Thanongsak Sukhanindr, the acting director for mobile-TV and internet-protocol TV at the National Broadcasting and Telecommunications Commission (NBTC), said the successful auctions of 24 digital-TV channels are triggering higher competition in the broadcasting industry.
The 24 winners must broadcast their TV programmes within 30 days of the official announcement of the winners, meaning by early next month.
The total comprises seven each for standard-definition variety shows, high-definition variety shows and news channels and three children's channels.
Makers of terrestrial signal receivers will start ramping up their marketing activities about the time of the first digital broadcasts in early February.
The NBTC has so far approved 65 TV models with built-in signal converters from six brands _ two models from Sharp, 13 from Panasonic, 15 from LG, 13 from Sony, three from Provision and 19 from Samsung.

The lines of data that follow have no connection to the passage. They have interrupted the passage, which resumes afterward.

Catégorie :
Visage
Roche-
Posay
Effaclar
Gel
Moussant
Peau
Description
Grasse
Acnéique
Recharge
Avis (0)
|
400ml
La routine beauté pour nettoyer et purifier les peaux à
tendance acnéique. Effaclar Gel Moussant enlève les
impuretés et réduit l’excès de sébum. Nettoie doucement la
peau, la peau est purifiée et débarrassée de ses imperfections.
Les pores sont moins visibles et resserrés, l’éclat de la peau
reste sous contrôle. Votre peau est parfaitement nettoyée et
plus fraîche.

The regulator also approved 34 set-top box models provided by major local satellite-TV operators GMM Z, Samart, IPM and Leotech along with Chinese set-top box makers.

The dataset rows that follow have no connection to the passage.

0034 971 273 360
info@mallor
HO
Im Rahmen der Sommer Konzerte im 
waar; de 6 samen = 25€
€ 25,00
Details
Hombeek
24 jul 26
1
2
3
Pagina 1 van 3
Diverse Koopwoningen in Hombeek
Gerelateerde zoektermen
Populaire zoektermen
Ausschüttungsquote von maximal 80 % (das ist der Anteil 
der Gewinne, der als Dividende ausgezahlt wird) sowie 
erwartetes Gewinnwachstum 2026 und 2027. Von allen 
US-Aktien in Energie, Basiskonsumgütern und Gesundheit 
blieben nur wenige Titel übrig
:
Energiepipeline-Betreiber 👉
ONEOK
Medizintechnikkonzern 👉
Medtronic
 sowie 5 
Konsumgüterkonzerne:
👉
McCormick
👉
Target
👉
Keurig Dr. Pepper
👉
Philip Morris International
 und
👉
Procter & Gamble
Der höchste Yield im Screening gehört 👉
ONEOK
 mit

Moreover, makers of functional devices such as tablet TVs and car-installed TV screens are seeking NBTC approval.
Tablet TVs have 8-10-inch screens and a TV tuner for terrestrial broadcasts.
Some makers have introduced a hybrid function for tablet TVs, allowing viewers to receive digital broadcasting signals while using the device as a handheld computer.
A source from MCOT Plc, the operator of Channel 9, said the company will make its own tablet TVs in collaboration with a TV-set maker.
Some car-installed electrical appliance makers have submitted self-declaration forms to the NBTC for car-installed TV screens.
NBTC lab tests show car-installed screens can receive terrestrial digital signals at speeds of up to 80 kilometres an hour.
Digital signals are now airing during trials in Greater Bangkok and major provinces such as Chiang Mai, Khon Kaen and Songkhla.
Mr Thanongsak called the car-installed TV-screen market "interesting" since many car owners want to install TVs in their vehicles.
However, there are concerns that Chinese set-top box makers may be about to dump cheap products in the local market.